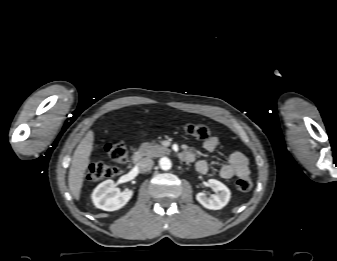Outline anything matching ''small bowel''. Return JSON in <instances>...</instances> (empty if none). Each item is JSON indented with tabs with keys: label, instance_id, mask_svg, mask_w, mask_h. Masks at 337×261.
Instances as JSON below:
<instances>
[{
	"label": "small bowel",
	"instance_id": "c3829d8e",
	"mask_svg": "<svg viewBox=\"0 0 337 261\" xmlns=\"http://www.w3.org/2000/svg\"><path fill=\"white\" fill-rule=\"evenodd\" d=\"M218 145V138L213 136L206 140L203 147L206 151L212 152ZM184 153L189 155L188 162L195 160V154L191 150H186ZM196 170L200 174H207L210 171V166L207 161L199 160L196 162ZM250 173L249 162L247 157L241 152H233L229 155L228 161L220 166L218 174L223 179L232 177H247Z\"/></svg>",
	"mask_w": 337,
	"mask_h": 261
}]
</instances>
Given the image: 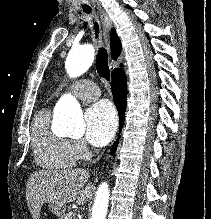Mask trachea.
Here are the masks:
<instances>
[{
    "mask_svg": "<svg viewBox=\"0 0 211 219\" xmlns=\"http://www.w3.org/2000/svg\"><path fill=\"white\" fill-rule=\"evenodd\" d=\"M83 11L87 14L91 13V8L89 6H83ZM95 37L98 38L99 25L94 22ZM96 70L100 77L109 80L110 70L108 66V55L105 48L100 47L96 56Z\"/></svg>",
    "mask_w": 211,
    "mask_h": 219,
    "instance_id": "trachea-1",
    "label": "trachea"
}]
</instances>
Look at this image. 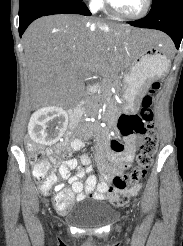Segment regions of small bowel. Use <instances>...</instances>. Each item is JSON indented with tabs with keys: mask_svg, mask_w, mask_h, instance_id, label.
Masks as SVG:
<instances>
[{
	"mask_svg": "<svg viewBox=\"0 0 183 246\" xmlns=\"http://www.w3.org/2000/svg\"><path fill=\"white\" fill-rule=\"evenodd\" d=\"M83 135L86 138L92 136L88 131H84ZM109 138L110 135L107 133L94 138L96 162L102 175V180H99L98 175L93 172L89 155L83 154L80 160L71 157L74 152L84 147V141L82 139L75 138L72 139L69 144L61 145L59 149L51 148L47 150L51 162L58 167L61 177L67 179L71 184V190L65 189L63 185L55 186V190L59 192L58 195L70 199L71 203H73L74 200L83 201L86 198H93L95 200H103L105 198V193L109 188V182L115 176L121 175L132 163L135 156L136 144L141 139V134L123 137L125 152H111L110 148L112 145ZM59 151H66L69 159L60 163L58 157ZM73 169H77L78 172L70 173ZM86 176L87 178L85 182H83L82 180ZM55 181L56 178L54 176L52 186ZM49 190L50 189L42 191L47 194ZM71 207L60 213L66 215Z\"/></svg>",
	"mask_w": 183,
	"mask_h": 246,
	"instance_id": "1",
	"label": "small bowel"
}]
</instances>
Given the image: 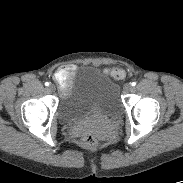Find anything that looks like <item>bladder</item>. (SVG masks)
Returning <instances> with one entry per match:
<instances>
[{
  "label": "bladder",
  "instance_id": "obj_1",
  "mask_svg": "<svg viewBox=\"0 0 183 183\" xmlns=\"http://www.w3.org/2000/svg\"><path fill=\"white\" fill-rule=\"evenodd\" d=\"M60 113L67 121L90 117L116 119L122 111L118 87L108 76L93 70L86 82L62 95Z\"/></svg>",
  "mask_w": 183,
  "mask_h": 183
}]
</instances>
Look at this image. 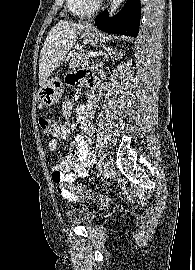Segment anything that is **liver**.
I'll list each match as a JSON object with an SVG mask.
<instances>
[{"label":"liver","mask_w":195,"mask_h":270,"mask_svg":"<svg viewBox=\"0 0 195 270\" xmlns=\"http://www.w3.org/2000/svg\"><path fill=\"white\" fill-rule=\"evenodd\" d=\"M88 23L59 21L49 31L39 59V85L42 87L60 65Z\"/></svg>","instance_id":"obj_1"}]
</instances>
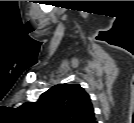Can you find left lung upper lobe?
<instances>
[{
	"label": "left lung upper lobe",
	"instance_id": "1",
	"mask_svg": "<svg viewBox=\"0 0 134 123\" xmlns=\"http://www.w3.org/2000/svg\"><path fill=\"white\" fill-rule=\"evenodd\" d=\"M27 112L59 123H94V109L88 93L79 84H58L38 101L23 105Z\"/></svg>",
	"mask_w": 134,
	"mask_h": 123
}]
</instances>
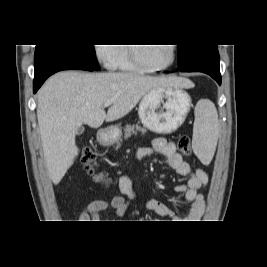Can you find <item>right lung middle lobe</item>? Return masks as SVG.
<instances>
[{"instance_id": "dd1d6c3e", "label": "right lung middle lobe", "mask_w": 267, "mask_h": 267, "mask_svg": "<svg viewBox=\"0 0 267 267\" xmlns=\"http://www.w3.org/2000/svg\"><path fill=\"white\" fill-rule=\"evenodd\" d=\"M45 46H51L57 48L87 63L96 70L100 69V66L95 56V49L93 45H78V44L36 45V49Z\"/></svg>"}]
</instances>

▶ **PROBLEM TO WORK ON**: Please retype exactly the lines from the line containing "Can you find left lung upper lobe?" through the final line of the records above, inclusive, leaving out any pictures.

▶ **RESPONSE**:
Can you find left lung upper lobe?
<instances>
[{
	"label": "left lung upper lobe",
	"instance_id": "1",
	"mask_svg": "<svg viewBox=\"0 0 134 123\" xmlns=\"http://www.w3.org/2000/svg\"><path fill=\"white\" fill-rule=\"evenodd\" d=\"M27 112L59 123H94V109L88 93L79 84H58L38 101L23 105Z\"/></svg>",
	"mask_w": 134,
	"mask_h": 123
}]
</instances>
Can you find <item>right lung middle lobe</item>? Return masks as SVG.
<instances>
[{"instance_id": "dd1d6c3e", "label": "right lung middle lobe", "mask_w": 267, "mask_h": 267, "mask_svg": "<svg viewBox=\"0 0 267 267\" xmlns=\"http://www.w3.org/2000/svg\"><path fill=\"white\" fill-rule=\"evenodd\" d=\"M45 46H51L57 48L87 63L96 70L100 69V66L95 56V49L93 45H78V44L36 45V49Z\"/></svg>"}]
</instances>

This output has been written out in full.